Female Fliers Taking Fight to Enemy in Afghanistan
From a Special Forces soldier: "Ma'am that was an awesome landing!"
QALAT, Afghanistan Dec. 1, 2009— -- Skimming the surface of southern Afghanistan's red desert in a small helicopter, Natalie Mallicoat quickly pauses, angles the nose downwards, blasts a missile, then banks hard right as a cloud of smoke erupts over the mountainside target.
It's become a familiar procedure for the U.S. Army captain who was so excited the first time she shot from her Kiowa that she forgot to aim.
"It was just really, really cool," she said, blue eyes sparkling and mouth breaking into a smile as she recounts the experience. "After I got over the fact that I shot rockets, it was, 'Okay I totally missed the target, now I've got to concentrate on making sure the rockets hit the target.'"

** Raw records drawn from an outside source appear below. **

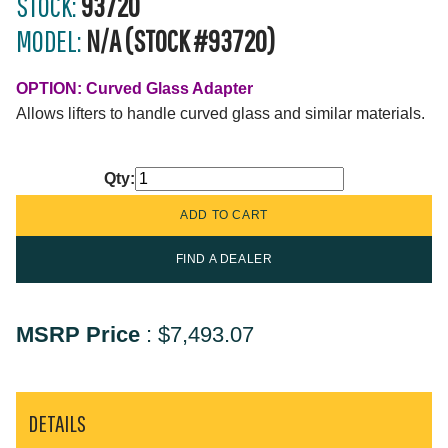
STOCK:
93720
MODEL:
N/A (STOCK #93720)
OPTION: Curved Glass Adapter
Allows lifters to handle curved glass and similar materials.
Qty:
FIND A DEALER
MSRP Price
:
$7,493.07
DETAILS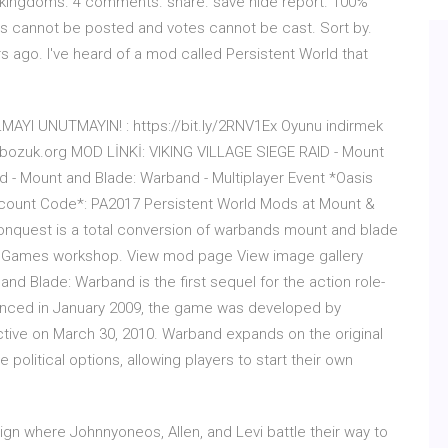
 kingdoms. 4 comments. share. save hide report. 100%
s cannot be posted and votes cannot be cast. Sort by.
rs ago. I've heard of a mod called Persistent World that
YI UNUTMAYIN! : https://bit.ly/2RNV1Ex Oyunu indirmek
kolbozuk.org MOD LİNKİ: VIKING VILLAGE SIEGE RAID - Mount
id - Mount and Blade: Warband - Multiplayer Event *Oasis
iscount Code*: PA2017 Persistent World Mods at Mount &
quest is a total conversion of warbands mount and blade
y Games workshop. View mod page View image gallery
d Blade: Warband is the first sequel for the action role-
unced in January 2009, the game was developed by
tive on March 30, 2010. Warband expands on the original
 political options, allowing players to start their own
aign where Johnnyoneos, Allen, and Levi battle their way to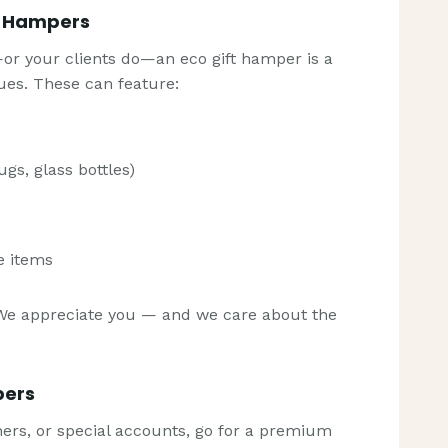
e Hampers
—or your clients do—an eco gift hamper is a
ues. These can feature:
s, glass bottles)
e items
We appreciate you — and we care about the
pers
tners, or special accounts, go for a premium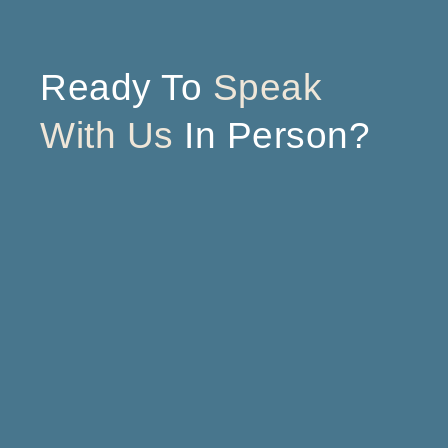
Ready To
Speak
With Us
In Person?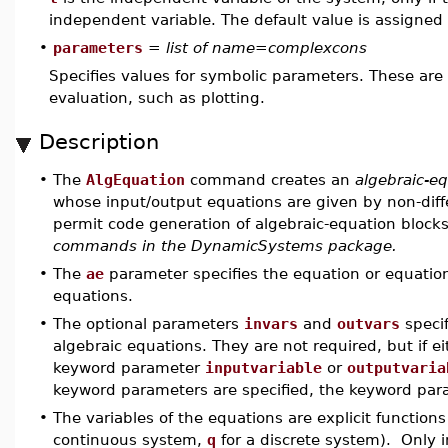
independent variable. The default value is assigne
•
parameters
=
list of name=complexcons
Specifies values for symbolic parameters. These are
evaluation, such as plotting.
Description
•
The
AlgEquation
command creates an
algebraic-e
whose input/output equations are given by non-differ
permit code generation of algebraic-equation block
commands in the DynamicSystems package.
•
The
ae
parameter specifies the equation or equations
equations.
•
The optional parameters
invars
and
outvars
specif
algebraic equations. They are not required, but if e
keyword parameter
inputvariable
or
outputvaria
keyword parameters are specified, the keyword par
•
The variables of the equations are explicit functions
continuous system,
q
for a discrete system). Only i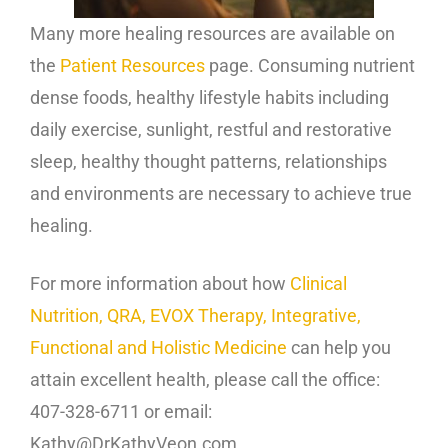
Many more healing resources are available on
the
Patient Resources
page. Consuming nutrient
dense foods, healthy lifestyle habits including
daily exercise, sunlight, restful and restorative
sleep, healthy thought patterns, relationships
and environments are necessary to achieve true
healing.
For more information about how
Clinical
Nutrition, QRA, EVOX Therapy, Integrative,
Functional and Holistic Medicine
can help you
attain excellent health, please call the office:
407-328-6711 or email:
Kathy@DrKathyVeon.com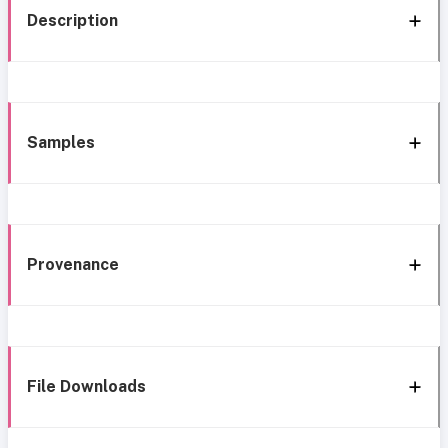
Description
Samples
Provenance
File Downloads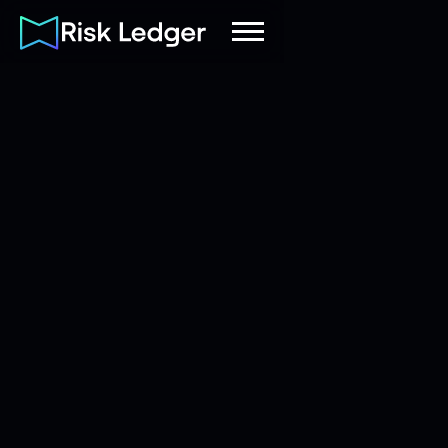
Risk Ledger
|
Company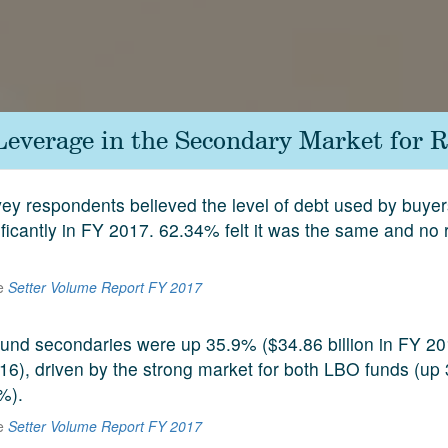
Leverage in the Secondary Market for R
ey respondents believed the level of debt used by buye
ificantly in FY 2017. 62.34% felt it was the same and no
he
Setter Volume Report FY 2017
 fund secondaries were up 35.9% ($34.86 billion in FY 2
2016), driven by the strong market for both LBO funds (u
%).
he
Setter Volume Report FY 2017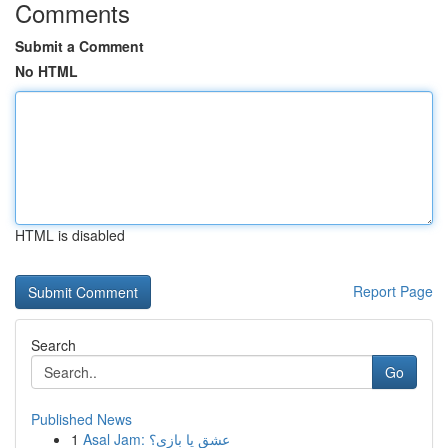
Comments
Submit a Comment
No HTML
HTML is disabled
Report Page
Search
Go
Published News
1
Asal Jam: عشق یا بازی؟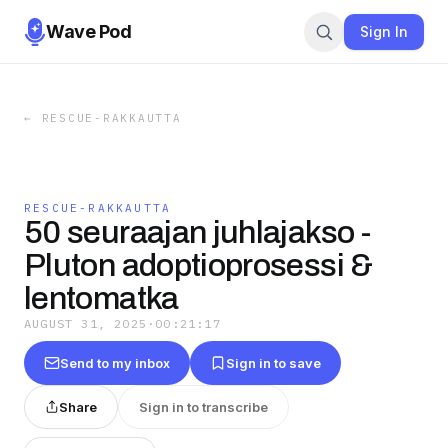
Wave Pod
Sign In
←
RESCUE-RAKKAUTTA
RESCUE-RAKKAUTTA
50 seuraajan juhlajakso -
Pluton adoptioprosessi &
lentomatka
AUGUST 31, 2025
·
00:21:17
Send to my inbox
Sign in to save
Share
Sign in to transcribe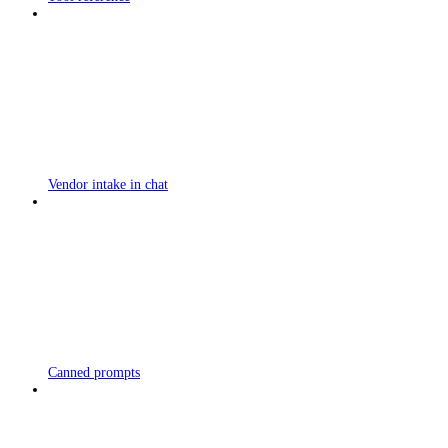
Vendor intake in chat
Canned prompts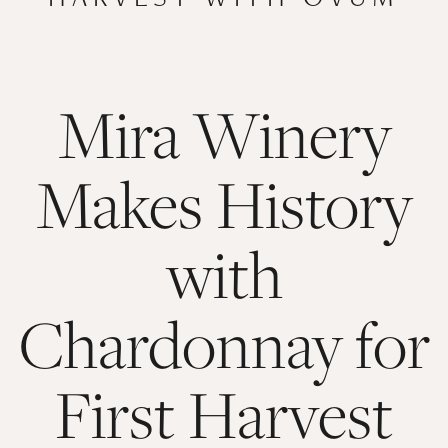
Mira Winery
Makes History
with
Chardonnay for
First Harvest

Mallicoat, 26, is one of only seven females in Afghanistan piloting the small OH 58 – or Kiowa – helicopter, a one-engine craft which darts just feet above the earth to support ground troops, often on reconnaissance missions and searching for roadside bombs. She served in Iraq before arriving in Afghanistan last spring with the 82nd Airborne.

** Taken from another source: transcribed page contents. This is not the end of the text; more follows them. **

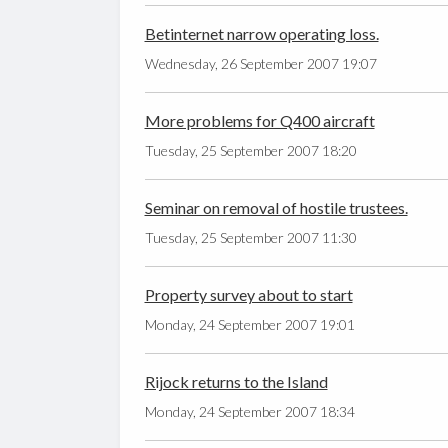
Betinternet narrow operating loss.
Wednesday, 26 September 2007 19:07
More problems for Q400 aircraft
Tuesday, 25 September 2007 18:20
Seminar on removal of hostile trustees.
Tuesday, 25 September 2007 11:30
Property survey about to start
Monday, 24 September 2007 19:01
Rijock returns to the Island
Monday, 24 September 2007 18:34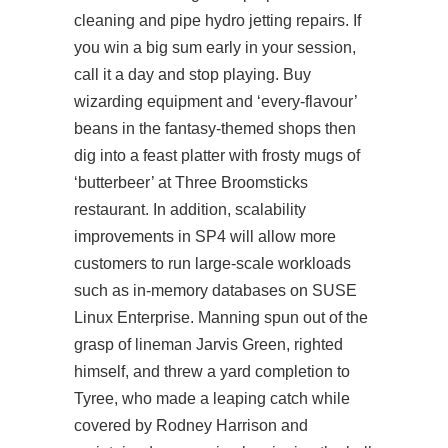
cleaning and pipe hydro jetting repairs. If
you win a big sum early in your session,
call it a day and stop playing. Buy
wizarding equipment and ‘every-flavour’
beans in the fantasy-themed shops then
dig into a feast platter with frosty mugs of
‘butterbeer’ at Three Broomsticks
restaurant. In addition, scalability
improvements in SP4 will allow more
customers to run large-scale workloads
such as in-memory databases on SUSE
Linux Enterprise. Manning spun out of the
grasp of lineman Jarvis Green, righted
himself, and threw a yard completion to
Tyree, who made a leaping catch while
covered by Rodney Harrison and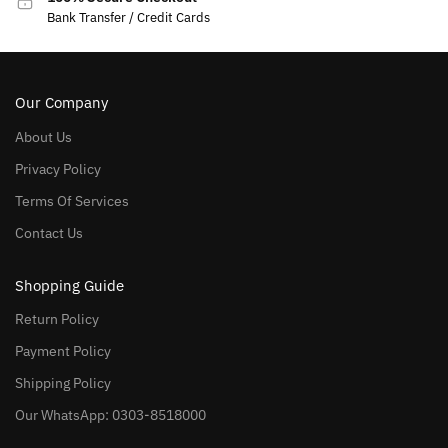
Bank Transfer / Credit Cards
Our Company
About Us
Privacy Policy
Terms Of Services
Contact Us
Shopping Guide
Return Policy
Payment Policy
Shipping Policy
Our WhatsApp: 0303-8518000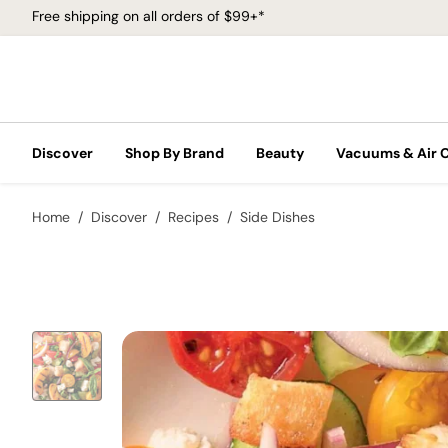
Free shipping on all orders of $99+*
Discover
Shop By Brand
Beauty
Vacuums & Air 
Home
Discover
Recipes
Side Dishes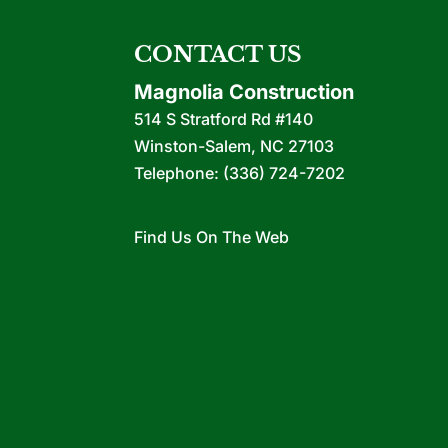
CONTACT US
Magnolia Construction
514 S Stratford Rd #140
Winston-Salem
,
NC
27103
Telephone:
(336) 724-7202
Find Us On The Web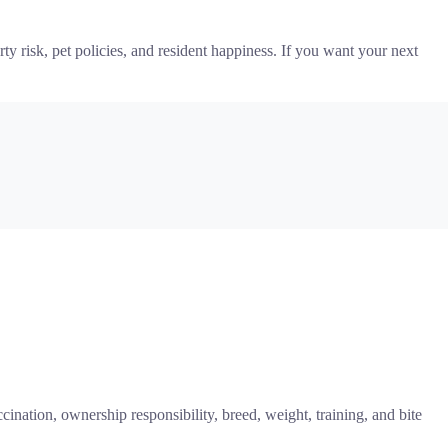
ty risk, pet policies, and resident happiness. If you want your next
ccination, ownership responsibility, breed, weight, training, and bite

Women in the military have been allowed to fly attack helicopters for little more than a decade and since then a small but growing number of female soldiers have chosen this path – one of the few that allows them to engage in direct combat.

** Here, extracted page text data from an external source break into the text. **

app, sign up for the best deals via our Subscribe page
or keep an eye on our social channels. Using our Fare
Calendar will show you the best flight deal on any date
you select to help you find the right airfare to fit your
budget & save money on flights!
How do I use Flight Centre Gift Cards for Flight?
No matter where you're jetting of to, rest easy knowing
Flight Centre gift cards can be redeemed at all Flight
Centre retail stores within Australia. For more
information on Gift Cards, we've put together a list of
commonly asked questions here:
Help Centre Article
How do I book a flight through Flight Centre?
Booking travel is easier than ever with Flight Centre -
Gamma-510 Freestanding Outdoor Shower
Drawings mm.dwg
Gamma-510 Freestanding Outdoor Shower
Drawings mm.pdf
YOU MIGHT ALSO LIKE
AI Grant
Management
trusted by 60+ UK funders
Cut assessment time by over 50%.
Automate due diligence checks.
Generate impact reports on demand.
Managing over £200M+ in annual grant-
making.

For Mallicoat, who is based out of Ft. Bragg in North Carolina, the decision to join the military was made at a young age. Her father, a school teacher, encouraged both her and her brother, who is also in the military, to serve their country.
The desire to fly came from her fascination with seeing the world from a different perspective – and knowing the impact World War II pilots had from above.
As she progressed through flight school, instructors told her to choose the aircraft which best suited her temperament. (Plus her father hoped she'd choose an airframe one with guns.) The Kiowa was a perfect fit.